Categoria: Camilla Lackberg

Recensione di Il domatore di leoni di Camilla Läckberg

In uno degli inverni più rigidi di Fjällbacka sono pochi coloro che si avventurano per le strade, la sera, quando le temperature scendono. Eppure una ragazza compare all’improvviso dal bosco e attraversa la strada senza rendersi conto del sopraggiungere di un’auto che la investe in pieno, uccidendola.

La vittima, scomparsa pochi mesi prima dalla cittadina, a lungo cercata dalla polizia, presenta tracce di torture terribili che il suo aguzzino le ha inflitto quand’era ancora viva, prima che lei riuscisse a scappare. Ma non è l’unica adolescente a essere scomparsa negli ultimi tempi: in due anni, più di cinque giovani sono state rapite, senza lasciare alcuna traccia, inutilmente cercate dalla polizia che, capeggiata da Patrick Hedström, non sa più cosa fare.

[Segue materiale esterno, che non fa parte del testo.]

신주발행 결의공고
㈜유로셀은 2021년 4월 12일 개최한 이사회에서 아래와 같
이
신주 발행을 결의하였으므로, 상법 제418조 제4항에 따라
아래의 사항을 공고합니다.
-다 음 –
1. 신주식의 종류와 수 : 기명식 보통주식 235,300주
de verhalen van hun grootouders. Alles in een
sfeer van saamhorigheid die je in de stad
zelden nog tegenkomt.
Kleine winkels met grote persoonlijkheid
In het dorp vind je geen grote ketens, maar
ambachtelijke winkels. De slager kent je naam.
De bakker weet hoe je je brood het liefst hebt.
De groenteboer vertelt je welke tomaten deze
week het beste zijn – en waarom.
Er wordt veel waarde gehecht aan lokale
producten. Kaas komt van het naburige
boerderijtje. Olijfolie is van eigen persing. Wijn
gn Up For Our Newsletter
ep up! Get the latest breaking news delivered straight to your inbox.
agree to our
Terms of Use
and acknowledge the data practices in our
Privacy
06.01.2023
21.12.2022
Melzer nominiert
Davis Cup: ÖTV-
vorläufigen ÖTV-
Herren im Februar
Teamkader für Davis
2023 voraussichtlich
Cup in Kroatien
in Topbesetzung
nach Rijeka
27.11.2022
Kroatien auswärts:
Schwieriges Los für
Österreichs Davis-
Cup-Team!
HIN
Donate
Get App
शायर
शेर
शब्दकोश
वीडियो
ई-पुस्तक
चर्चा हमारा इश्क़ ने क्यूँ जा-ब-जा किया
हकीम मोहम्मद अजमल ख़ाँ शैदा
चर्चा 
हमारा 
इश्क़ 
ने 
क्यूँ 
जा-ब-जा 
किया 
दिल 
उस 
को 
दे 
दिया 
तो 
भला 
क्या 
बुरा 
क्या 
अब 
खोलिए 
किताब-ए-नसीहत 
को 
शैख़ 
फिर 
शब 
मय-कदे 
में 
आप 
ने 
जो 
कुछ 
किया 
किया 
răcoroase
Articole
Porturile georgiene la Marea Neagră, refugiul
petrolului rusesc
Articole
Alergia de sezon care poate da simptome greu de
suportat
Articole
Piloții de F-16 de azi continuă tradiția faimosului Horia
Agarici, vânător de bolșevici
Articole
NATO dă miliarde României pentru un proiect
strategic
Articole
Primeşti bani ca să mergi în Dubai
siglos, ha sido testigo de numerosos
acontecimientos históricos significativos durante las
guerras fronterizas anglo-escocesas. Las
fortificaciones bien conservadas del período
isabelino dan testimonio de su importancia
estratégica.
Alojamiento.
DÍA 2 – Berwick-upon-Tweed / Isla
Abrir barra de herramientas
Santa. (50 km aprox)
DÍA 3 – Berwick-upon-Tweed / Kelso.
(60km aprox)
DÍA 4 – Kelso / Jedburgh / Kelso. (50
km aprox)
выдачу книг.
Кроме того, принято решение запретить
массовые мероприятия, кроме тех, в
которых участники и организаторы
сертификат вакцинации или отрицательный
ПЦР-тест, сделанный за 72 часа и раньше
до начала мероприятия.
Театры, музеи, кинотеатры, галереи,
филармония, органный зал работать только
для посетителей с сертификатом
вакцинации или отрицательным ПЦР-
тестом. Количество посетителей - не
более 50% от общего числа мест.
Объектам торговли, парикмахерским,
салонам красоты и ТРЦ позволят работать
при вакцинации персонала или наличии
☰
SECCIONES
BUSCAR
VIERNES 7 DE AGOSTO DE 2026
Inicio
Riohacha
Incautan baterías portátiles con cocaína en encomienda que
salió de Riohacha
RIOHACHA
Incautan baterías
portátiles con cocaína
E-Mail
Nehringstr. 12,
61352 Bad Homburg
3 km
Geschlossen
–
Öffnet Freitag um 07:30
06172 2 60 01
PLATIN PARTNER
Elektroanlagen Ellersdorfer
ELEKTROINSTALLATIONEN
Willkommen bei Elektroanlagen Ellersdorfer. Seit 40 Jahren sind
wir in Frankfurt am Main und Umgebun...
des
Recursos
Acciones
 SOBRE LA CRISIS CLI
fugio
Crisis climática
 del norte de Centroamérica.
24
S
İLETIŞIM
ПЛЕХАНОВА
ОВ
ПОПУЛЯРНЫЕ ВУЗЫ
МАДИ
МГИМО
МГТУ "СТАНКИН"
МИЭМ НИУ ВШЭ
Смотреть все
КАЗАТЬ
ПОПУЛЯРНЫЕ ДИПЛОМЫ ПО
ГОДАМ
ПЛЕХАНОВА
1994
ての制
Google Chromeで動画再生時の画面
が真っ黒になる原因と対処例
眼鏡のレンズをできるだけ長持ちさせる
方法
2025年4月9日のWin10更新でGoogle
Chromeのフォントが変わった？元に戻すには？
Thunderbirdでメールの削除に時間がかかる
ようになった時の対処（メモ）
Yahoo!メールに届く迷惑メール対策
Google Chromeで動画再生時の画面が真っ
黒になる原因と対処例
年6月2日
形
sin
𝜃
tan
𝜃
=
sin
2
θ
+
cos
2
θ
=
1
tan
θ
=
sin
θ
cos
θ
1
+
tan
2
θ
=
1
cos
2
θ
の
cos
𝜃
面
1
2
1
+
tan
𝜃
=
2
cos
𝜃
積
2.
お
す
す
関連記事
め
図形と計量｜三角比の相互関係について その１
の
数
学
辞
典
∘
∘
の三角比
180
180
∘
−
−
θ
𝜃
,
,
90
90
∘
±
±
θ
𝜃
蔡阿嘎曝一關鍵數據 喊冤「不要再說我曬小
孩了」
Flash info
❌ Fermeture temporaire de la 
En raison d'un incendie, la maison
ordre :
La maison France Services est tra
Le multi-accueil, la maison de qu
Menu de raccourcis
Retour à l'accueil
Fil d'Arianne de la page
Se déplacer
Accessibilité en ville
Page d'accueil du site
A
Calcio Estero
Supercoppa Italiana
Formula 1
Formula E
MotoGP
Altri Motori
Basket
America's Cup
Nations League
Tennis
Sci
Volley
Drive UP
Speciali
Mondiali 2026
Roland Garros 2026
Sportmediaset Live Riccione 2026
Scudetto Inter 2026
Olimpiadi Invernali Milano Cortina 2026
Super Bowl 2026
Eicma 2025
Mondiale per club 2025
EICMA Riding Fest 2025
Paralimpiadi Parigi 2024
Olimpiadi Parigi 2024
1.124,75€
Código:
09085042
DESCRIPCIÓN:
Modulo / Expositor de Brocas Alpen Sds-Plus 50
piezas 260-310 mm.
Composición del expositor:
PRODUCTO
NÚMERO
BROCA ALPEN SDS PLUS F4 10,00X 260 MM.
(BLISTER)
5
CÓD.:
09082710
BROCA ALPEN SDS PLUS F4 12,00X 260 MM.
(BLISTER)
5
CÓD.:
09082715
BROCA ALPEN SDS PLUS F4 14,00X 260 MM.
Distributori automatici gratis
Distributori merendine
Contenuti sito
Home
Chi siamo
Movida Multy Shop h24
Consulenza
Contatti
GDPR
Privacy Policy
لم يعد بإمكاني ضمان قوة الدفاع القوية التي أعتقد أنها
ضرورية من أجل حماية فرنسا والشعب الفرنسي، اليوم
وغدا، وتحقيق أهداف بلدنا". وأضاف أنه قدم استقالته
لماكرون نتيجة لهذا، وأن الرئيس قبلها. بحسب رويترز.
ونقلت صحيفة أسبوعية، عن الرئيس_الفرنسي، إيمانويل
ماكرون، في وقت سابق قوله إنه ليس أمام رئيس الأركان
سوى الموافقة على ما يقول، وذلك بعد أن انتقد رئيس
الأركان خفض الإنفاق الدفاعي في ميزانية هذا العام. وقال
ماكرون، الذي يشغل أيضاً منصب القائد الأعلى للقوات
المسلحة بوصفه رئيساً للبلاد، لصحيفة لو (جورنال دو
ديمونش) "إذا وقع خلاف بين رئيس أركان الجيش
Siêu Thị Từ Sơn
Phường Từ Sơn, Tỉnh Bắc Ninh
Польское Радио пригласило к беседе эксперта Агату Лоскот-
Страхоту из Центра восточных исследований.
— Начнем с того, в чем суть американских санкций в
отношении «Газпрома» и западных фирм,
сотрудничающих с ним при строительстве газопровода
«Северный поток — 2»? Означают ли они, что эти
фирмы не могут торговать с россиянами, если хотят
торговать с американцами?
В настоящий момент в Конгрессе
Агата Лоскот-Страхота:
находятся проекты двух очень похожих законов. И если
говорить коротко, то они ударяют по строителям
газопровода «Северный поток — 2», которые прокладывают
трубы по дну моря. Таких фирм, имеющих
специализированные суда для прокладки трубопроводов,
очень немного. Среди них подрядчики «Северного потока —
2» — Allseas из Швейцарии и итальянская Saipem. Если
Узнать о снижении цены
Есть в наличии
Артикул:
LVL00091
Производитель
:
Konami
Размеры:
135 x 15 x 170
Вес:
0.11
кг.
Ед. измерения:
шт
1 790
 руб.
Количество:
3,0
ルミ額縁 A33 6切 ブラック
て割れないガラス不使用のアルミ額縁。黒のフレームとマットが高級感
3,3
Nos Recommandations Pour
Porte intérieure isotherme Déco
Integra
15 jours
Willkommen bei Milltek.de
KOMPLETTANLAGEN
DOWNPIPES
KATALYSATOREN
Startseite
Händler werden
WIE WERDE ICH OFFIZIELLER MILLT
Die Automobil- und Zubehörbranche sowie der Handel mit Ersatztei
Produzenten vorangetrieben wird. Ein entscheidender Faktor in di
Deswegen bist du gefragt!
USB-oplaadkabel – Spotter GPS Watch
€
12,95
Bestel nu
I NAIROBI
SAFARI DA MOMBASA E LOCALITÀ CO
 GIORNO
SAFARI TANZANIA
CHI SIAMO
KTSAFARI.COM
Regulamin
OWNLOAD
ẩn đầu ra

Erica Falk, moglie di Patrick, invece, ha tutt’altro per la testa. Concentrata a scrivere un nuovo libro su un omicidio familiare risalente a quasi trent’anni prima, si interessa al caso delle ragazze scomparse solo per distrarsi dal suo lavoro e dallo sconforto di non riuscire a cavar nulla di bocca a Laila, la donna protagonista del caso di cui tratta il suo libro, che ha ucciso il marito a sangue freddo, senza pietà, e che non vuole parlare di quel che accadde quel giorno.

Eppure, sebbene i due abbiano scopi diversi e percorrano strade divergenti, Patrick ed Erika si trovano invischiati in uno stesso caso agghiacciante, troppo terrificante per essere vero, un’indagine che fa accapponare la pelle.

Tra rancori passati e desideri di vendetta, la morte miete le sue vittime attraverso le mani di un assassino spietato e malato, capace di infliggere torture inimmaginabili, che si nasconde dietro un’apparente normalità. Quelle che sembrano famiglie tranquille si trasformano in nidi di violenza e la quotidianità diventa inquietante, in un thriller che, fino all’ultima pagina, continua a cambiare le carte in tavola.

Approfondimento

Il domatore di leoni di Camilla Läckberg è decisamente uno di quei racconti che non fanno dormire la notte.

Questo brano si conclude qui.